Der Leser erfährt, dass in den griechischen Tragödien der Antike, die zum Beginn der Renaissance Vorbild für die Oper wurden, ein Orchestra genannter Chor aus Sängern und Instrumentalisten kommentierend auftrat, und dass dem Philosophen Pythagoras die Musik als Abbild kosmischer Ordnung galt. Das Mittelalter bringt dann eine differenzierte geistliche Musik hervor, die der katholischen Liturgie noch heute als Grundlage gilt. Pa­rallel dazu entstehen Minnesang und Meisterlied. Der gregorianische Choral wird zur Grundlage vieler geistlicher Kompositionen, und in Klöstern und Kathedralen entwi­ckelt sich die Mehrstimmigkeit, deren Hauptgattung im 13. Jahrhundert die Motette abgibt.

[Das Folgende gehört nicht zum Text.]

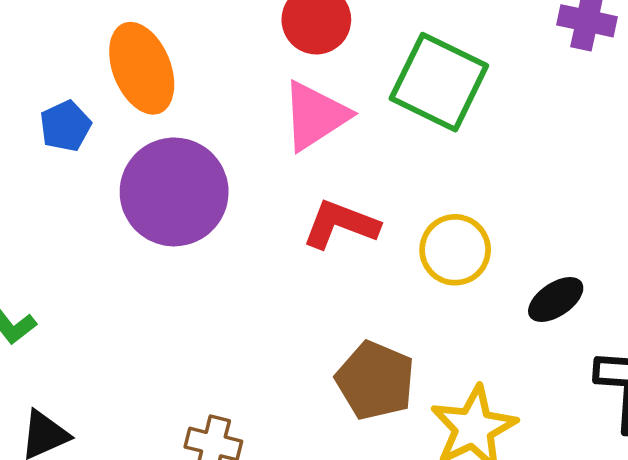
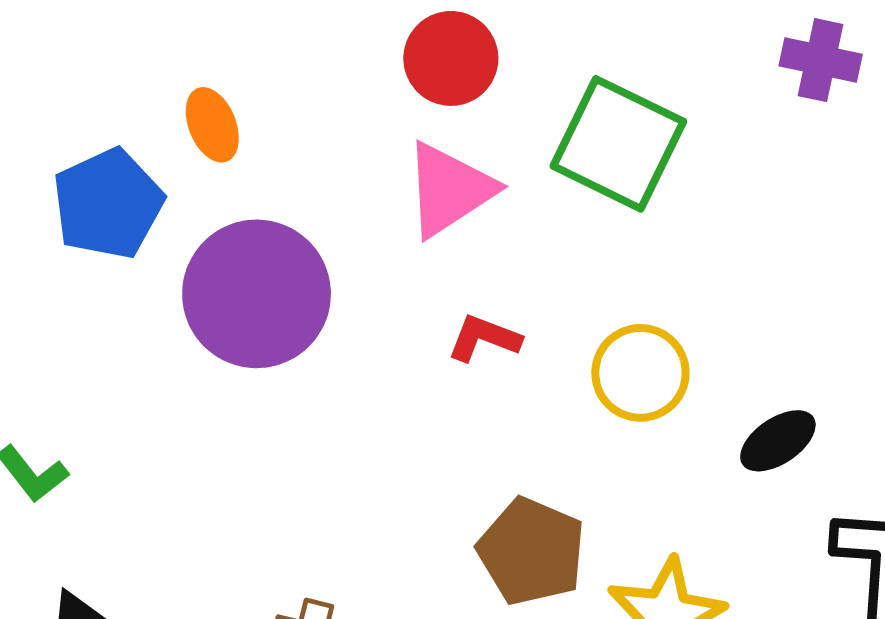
orange ellipse: (142, 68) -> (212, 125), size x0.6
blue pentagon: (65, 126) -> (108, 204), size x1.6
red L-shape: (341, 224) -> (484, 338), size x0.7

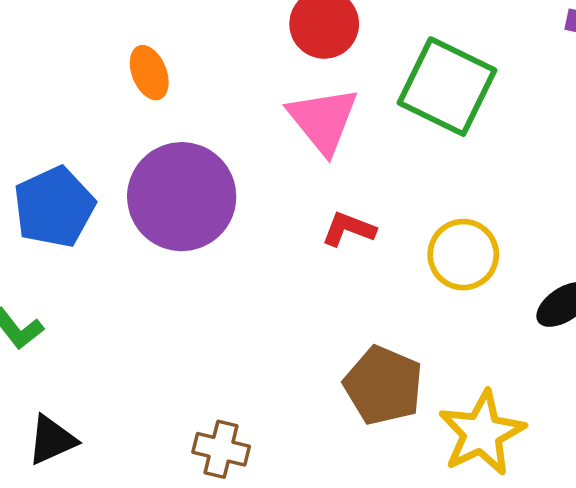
pink triangle: (449, 190) -> (323, 120), turned -36
blue pentagon: (108, 204) -> (54, 207), moved

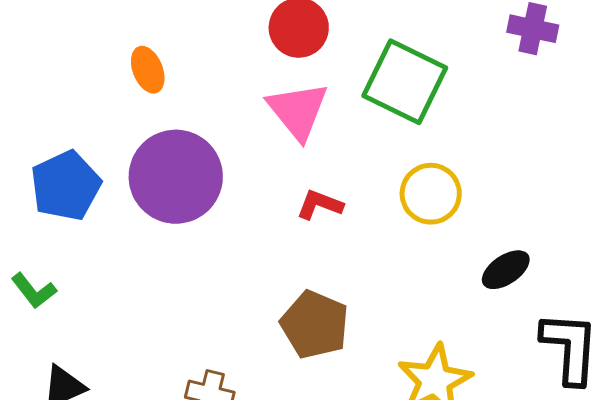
yellow circle: (463, 255) -> (431, 194), moved
brown pentagon: (383, 386) -> (315, 325), moved

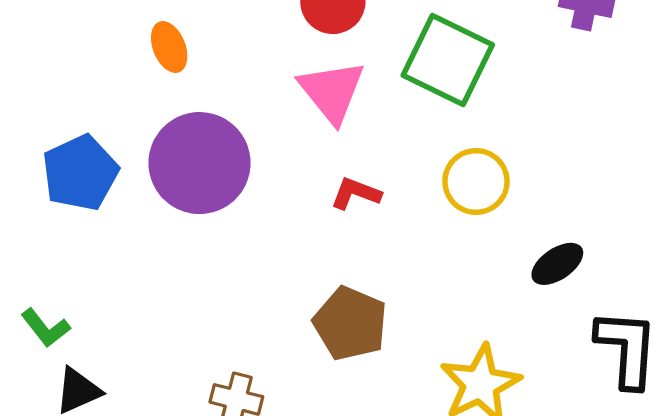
green L-shape: (34, 291) -> (46, 328), moved

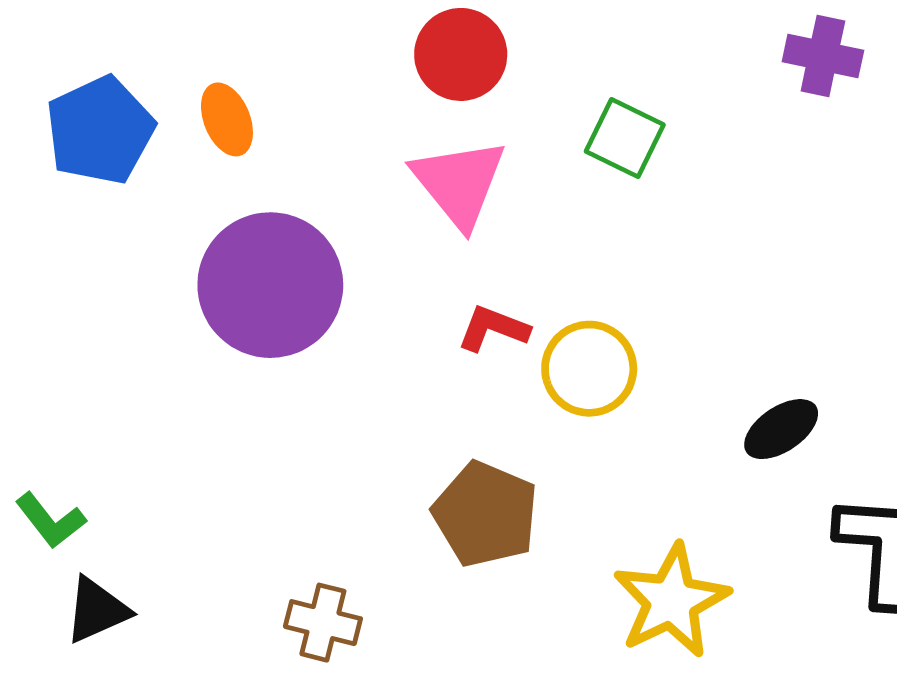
green square: (448, 60) -> (625, 138), size x0.6
blue pentagon: (80, 173) -> (100, 130), moved
yellow circle: (476, 181) -> (589, 369), moved

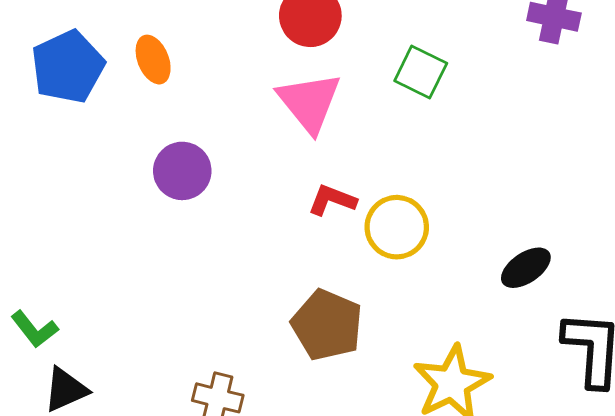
purple circle: (270, 285) -> (182, 171), size x0.6

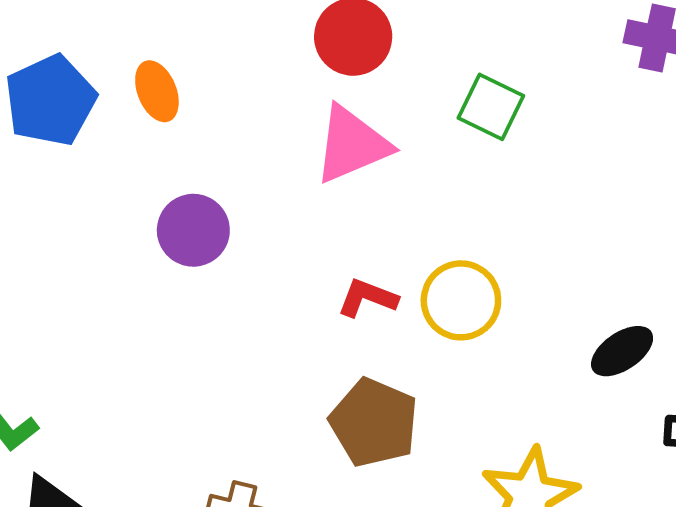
pink triangle: (309, 102) -> (352, 145), turned 46
red L-shape: (332, 200) -> (367, 298), moved

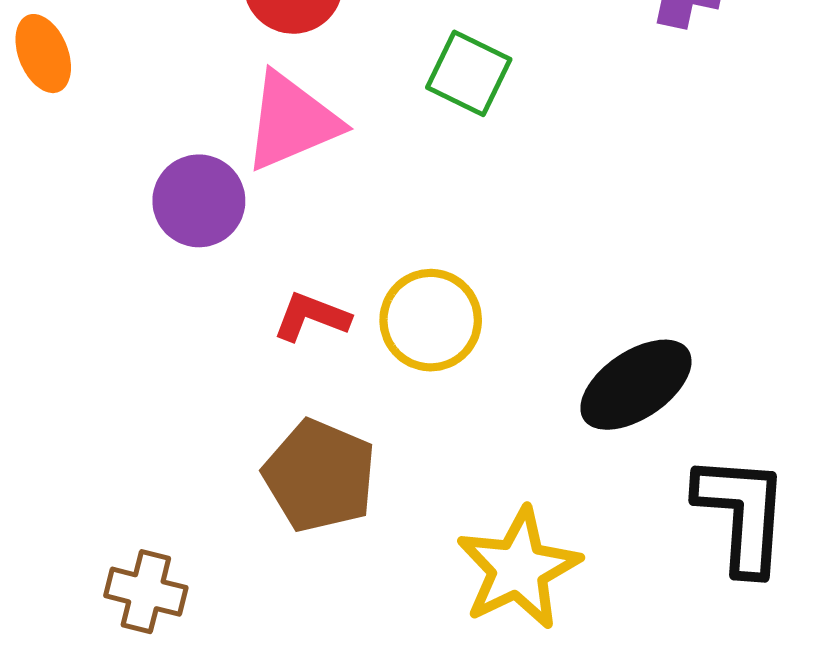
purple circle: (193, 230) -> (199, 201), moved
black ellipse: (622, 351) -> (636, 385), size x1.4

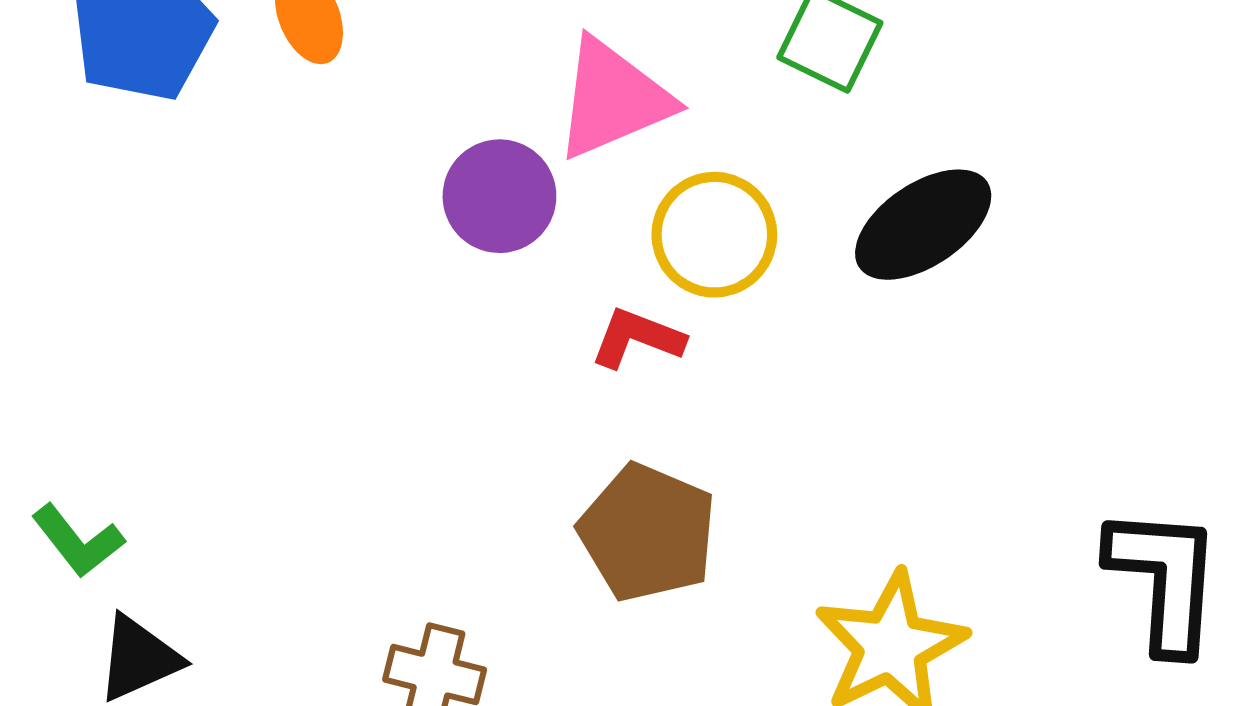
yellow circle: (431, 320) -> (714, 235), moved
black ellipse: (636, 385) -> (923, 225), moved

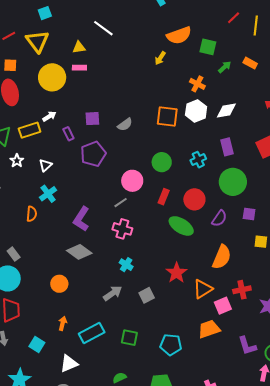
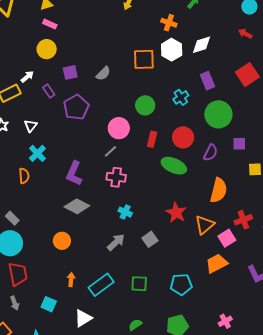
pink rectangle: (79, 68) -> (50, 24), turned 32
yellow circle: (52, 77) -> (47, 49), moved, size x0.7

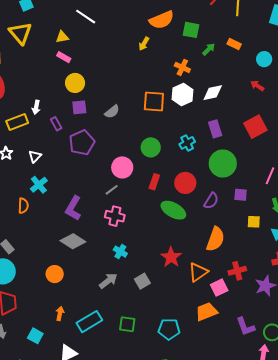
yellow circle: (47, 49) -> (75, 83), moved
white arrow: (27, 77) -> (36, 107), turned 136

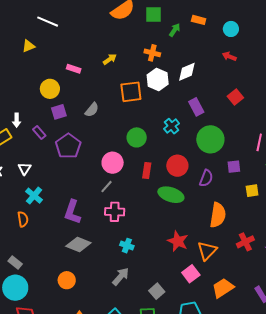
yellow arrow: (144, 44) -> (110, 59), moved, turned -144
pink rectangle: (64, 57) -> (74, 69), moved
red square: (255, 127) -> (235, 97), size x0.7
gray square: (142, 281) -> (157, 291), moved
pink square: (219, 288) -> (191, 274), moved

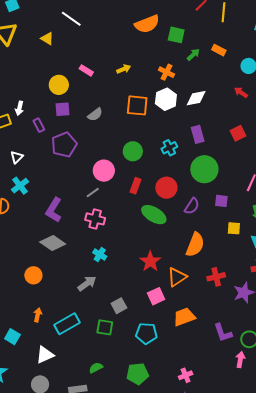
yellow triangle: (28, 46) -> (47, 39), turned 40

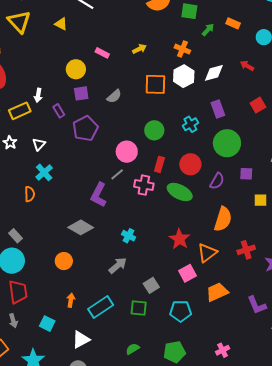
red arrow: (241, 92) -> (247, 66), moved
purple L-shape: (54, 210) -> (99, 195), moved
pink cross: (95, 219) -> (144, 185), moved

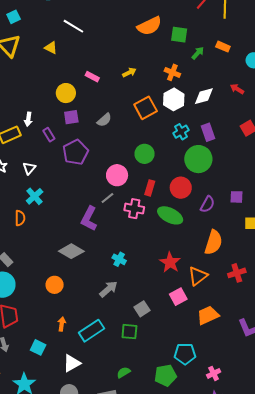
orange square: (155, 84) -> (146, 108), turned -30
cyan cross: (190, 124) -> (181, 132), moved
green circle: (227, 143) -> (198, 159), moved
cyan pentagon: (181, 311) -> (185, 354), moved

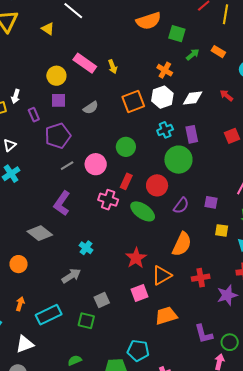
yellow arrow: (129, 72) -> (113, 67), moved, turned 88
pink rectangle: (92, 77) -> (85, 63), size x1.6
gray line: (107, 198) -> (67, 166), moved

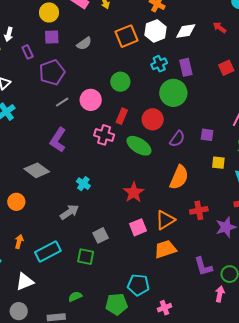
orange triangle: (162, 275) -> (165, 220), moved

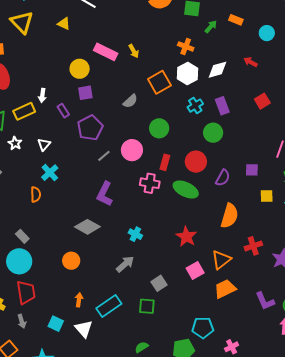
gray semicircle: (84, 43) -> (130, 101), moved
green circle: (173, 93) -> (213, 133), size x0.7
white triangle: (25, 282) -> (84, 329), moved, turned -42

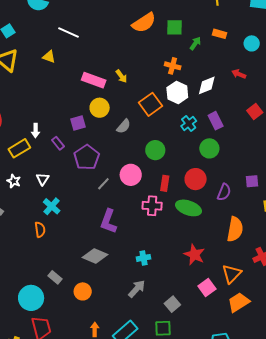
yellow circle: (80, 69) -> (100, 108), moved
cyan cross: (135, 234) -> (143, 258), turned -32
gray rectangle: (22, 236) -> (55, 277), moved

Autor Paul Johannsen bezieht bei der Musik der Renaissance (wie auch sonst) außermusikalische Phä­nomene mit ein und berücksichtigt auch die jeweilige Zeitgeschichte. Im Barock entstehen – neben der relativ neuen Gattung der Oper – Solo-Konzerte und neue Gattungen im Bereich der geistlichen Musik. Zentrale Bedeutung kommt der Affektenlehre zu, der musikalischen Umsetzung von Empfindungen wie Bewunderung, Liebe, Hass, und es entwickelt sich der Basso continuo (Generalbass), der gewöhnlich von einem Tasteninstrument und einem tief klingenden Melodieinstrument ausgeführt wird.
In der Wiener Klassik ersetzt das „obligate Accompagnement“ den zum Teil improvisierten Generalbass, und es dominiert die reine Instrumentalmusik. Weitere Kapitel gelten der Romantik, der Musik der Jahrhundertwende, dem Impressionismus wie auch der Musik Schönbergs. Der Autor verfolgt den Bogen der Epochen chronologisch bis in die Jetztzeit hinein, bevor er sich im Kapitel „Formen“ mit Motette und Madrigal, Requiem, Oratorium, Messe usw. befasst und die berühm­testen Komponisten knapp in Vita und Werk vorstellt, von J. S. Bach und Händel über Mozart und Beethoven bis hin zu John Cage und Ligeti.